William Soltau Davidson - Sheep Farming in New Zealand

Sheep Farming in New Zealand

William Davidson arrived in Port Chalmers on 30 December 1865 in the ship Celaeno. He was sent to the company's 600 km² farm at Timaru where he spent 2 years as a shepherd under James Hassell, being responsible for the 85,000 Merino sheep. By the end of the two years, Davidson was overseeing 15 Scottish shepherds, and had helped survey and fence much of the previously open land. Using ₤150,000 borrowed from the company, he purchased more land., increasing holdings to 2,000 km². He also assisted James Little in his experiments to cross Merinos with Lincoln Stud rams, producing the Corriedale breed. In 1875 he was made superintendent.

On a trip back to Edinburgh, Davidson married Jane Emily Davidson, daughter of the sheriff of Midlothian, in October 1873.

In 1878 the Canterbury and Otago Association amalgamated with James Morton's other venture, the New Zealand and Australian Land Company, and now incorporated over a 10,000 km² between the two countries.

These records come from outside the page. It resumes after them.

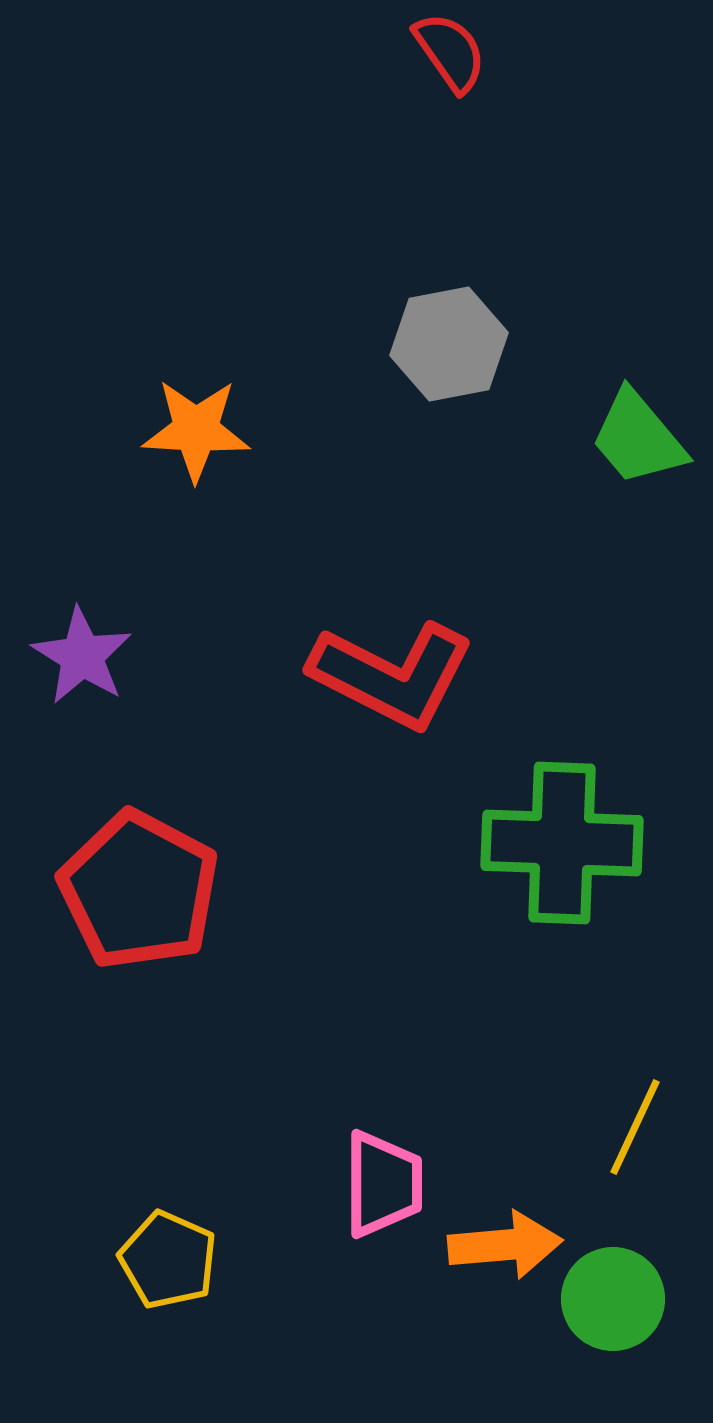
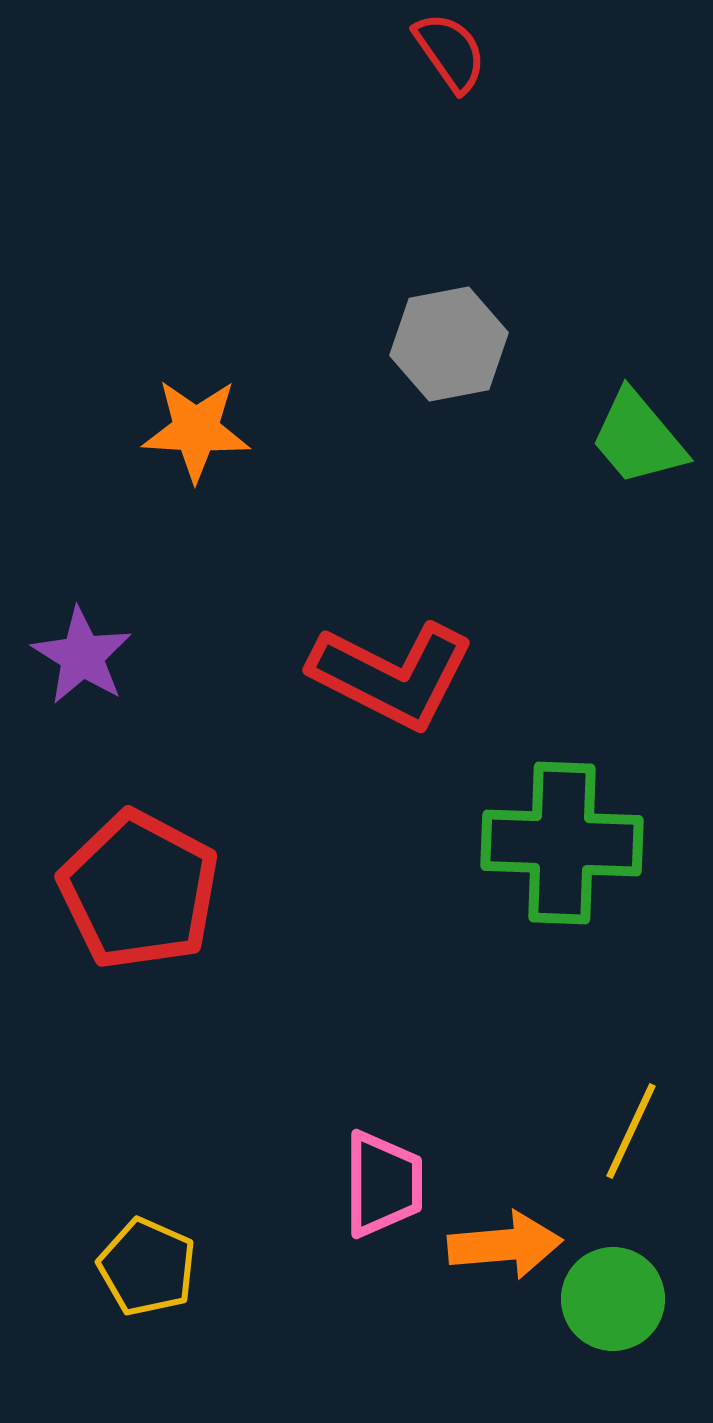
yellow line: moved 4 px left, 4 px down
yellow pentagon: moved 21 px left, 7 px down
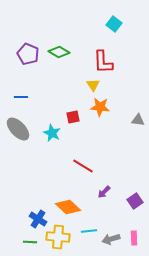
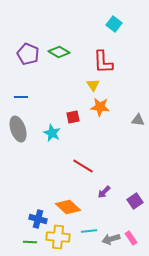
gray ellipse: rotated 25 degrees clockwise
blue cross: rotated 18 degrees counterclockwise
pink rectangle: moved 3 px left; rotated 32 degrees counterclockwise
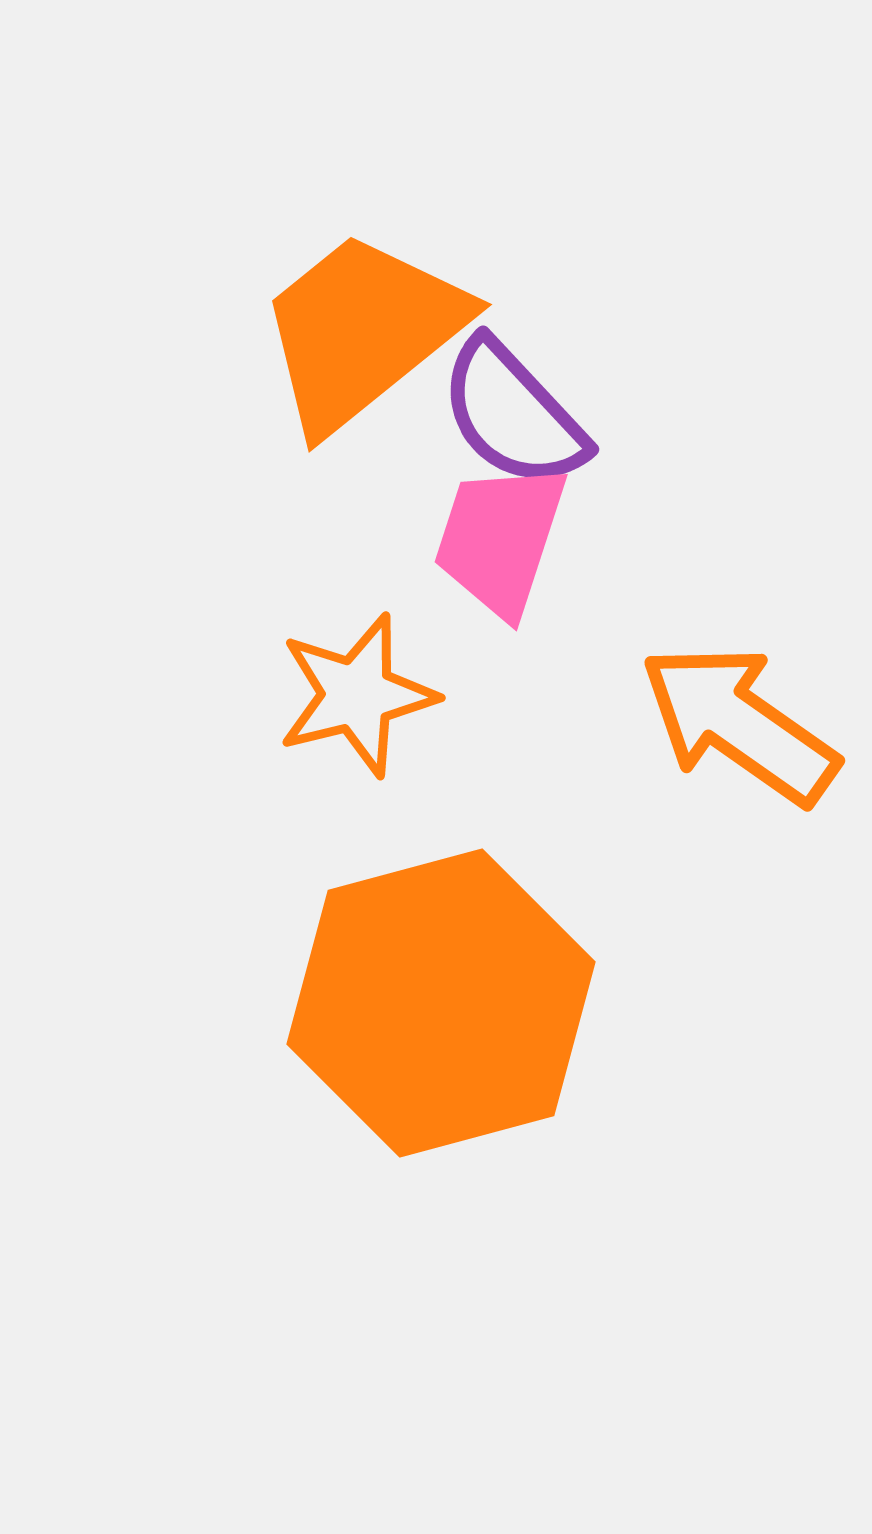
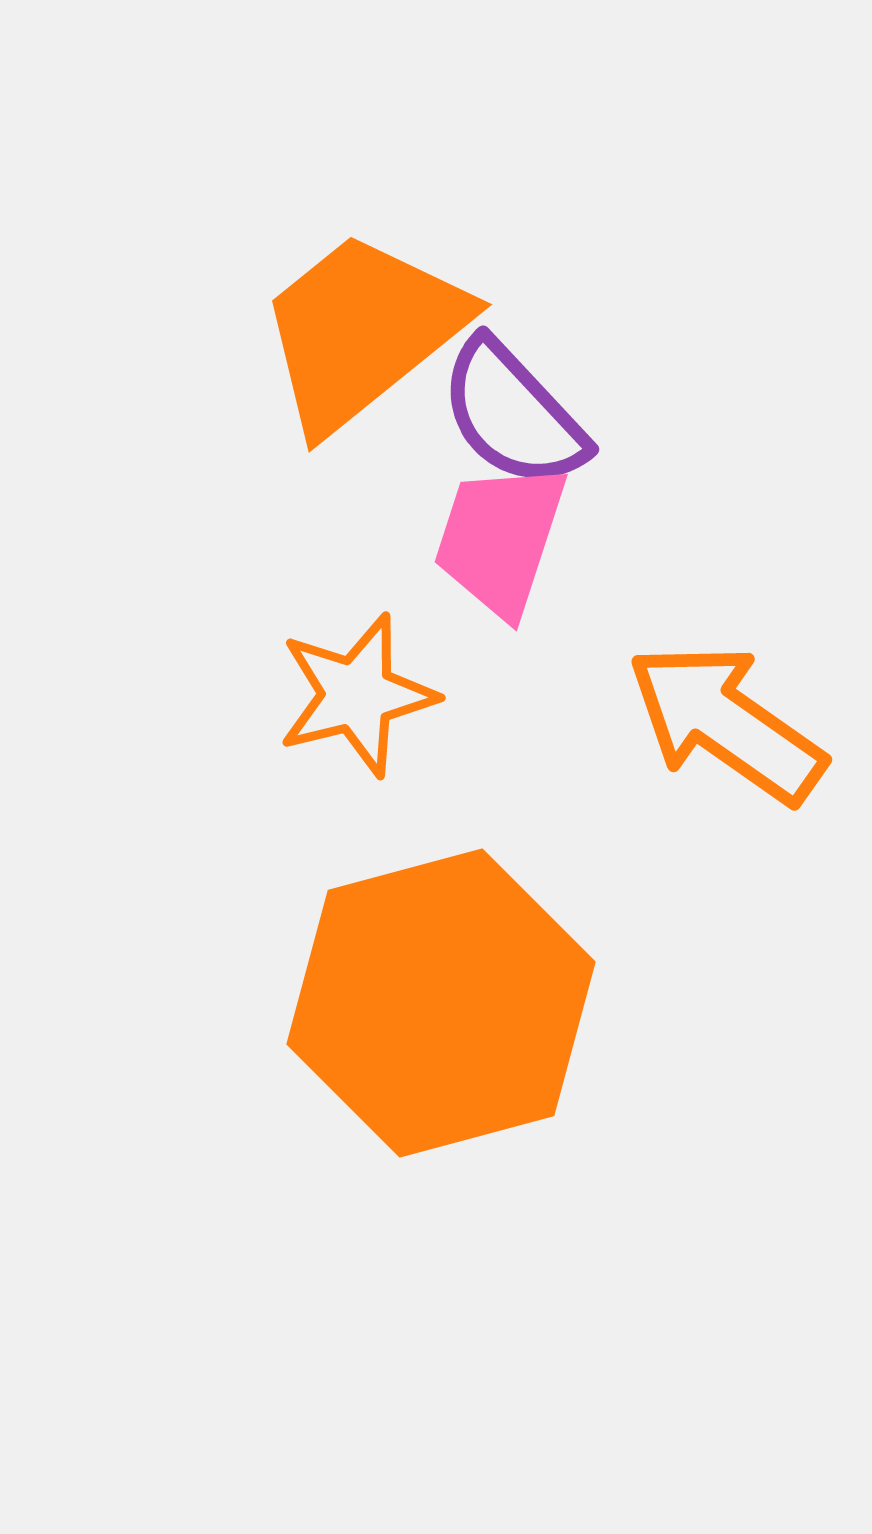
orange arrow: moved 13 px left, 1 px up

However, when Morton was implicated in the collapse of the City of Glasgow Bank the following year, and bankrupted, the banks liquidators (holding nearly half the new company's stock), attempted to sell the land to realise their assets. Davidson replaced Morton as General Manager, and persuaded Morton's creditors to continue to hold all but the most marginal land.